FWIW, the Times' editor-in-chief said several years ago the the NYSlimes was no longer a "newspaper of record" because that would prevent them from presenting their editorial views, which used to be listed in the Wikipedia article on "Newspaper of Record"... Although they seem to have changed their minds, because there is now no record (heh) of that fact anywhere on Wikipedia...

Adrian K said...

Sure, every other kind of manipulation is perfectly fine though. *rolleyes*

Steve Skubinna said...

What still puzzles me is the Times' insistence, without being asked, that the photos had not been manipulated. Why, of all the pics they run, did they deem it needful to make that (false) assertion up front?

Anonymous said...

"Had the editors known that the photographs had been digitally manipulated, they would not have published the picture essay, which has been removed from the NYTimes.com,"

Yeah, sure, no doubt.

I wonder where Dan Rather is these days. Maybe he's moonlighting as an editor for the NYT. -- Lyle

Stranger said...

Like politicians, Pravda West's editors mouths move up and down when they talk. Anyone whose mouth moves up and down when they talk is subject to telling lies.

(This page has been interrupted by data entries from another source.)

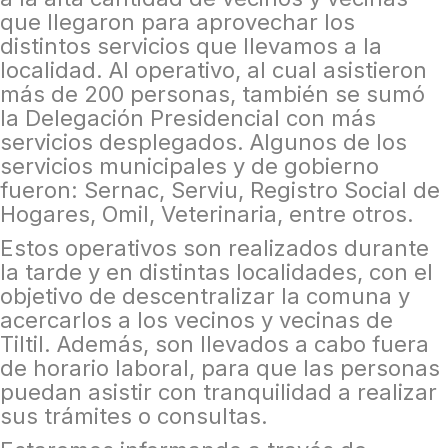
que llegaron para aprovechar los
distintos servicios que llevamos a la
localidad. Al operativo, al cual asistieron
más de 200 personas, también se sumó
la Delegación Presidencial con más
servicios desplegados. Algunos de los
servicios municipales y de gobierno
fueron: Sernac, Serviu, Registro Social de
Hogares, Omil, Veterinaria, entre otros.
Estos operativos son realizados durante
la tarde y en distintas localidades, con el
objetivo de descentralizar la comuna y
acercarlos a los vecinos y vecinas de
Tiltil. Además, son llevados a cabo fuera
de horario laboral, para que las personas
puedan asistir con tranquilidad a realizar
sus trámites o consultas.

Therefore, anyone whose mouth moves up and down when they talk must be watched closely for an extended period of time in order to determine whether or not they have contracted Ananias Disease.

Those with active Ananias should be kept from all forms of spoken or written communications. Such exposure invariably leads to Hashimoto's encephalopathy, with accompanying political delusions ending in full blown Munchausen Syndrome centered on the area of Lenin's tomb.

Or, as the old country boy says, "Them idjit's crazy ez betsy bugs."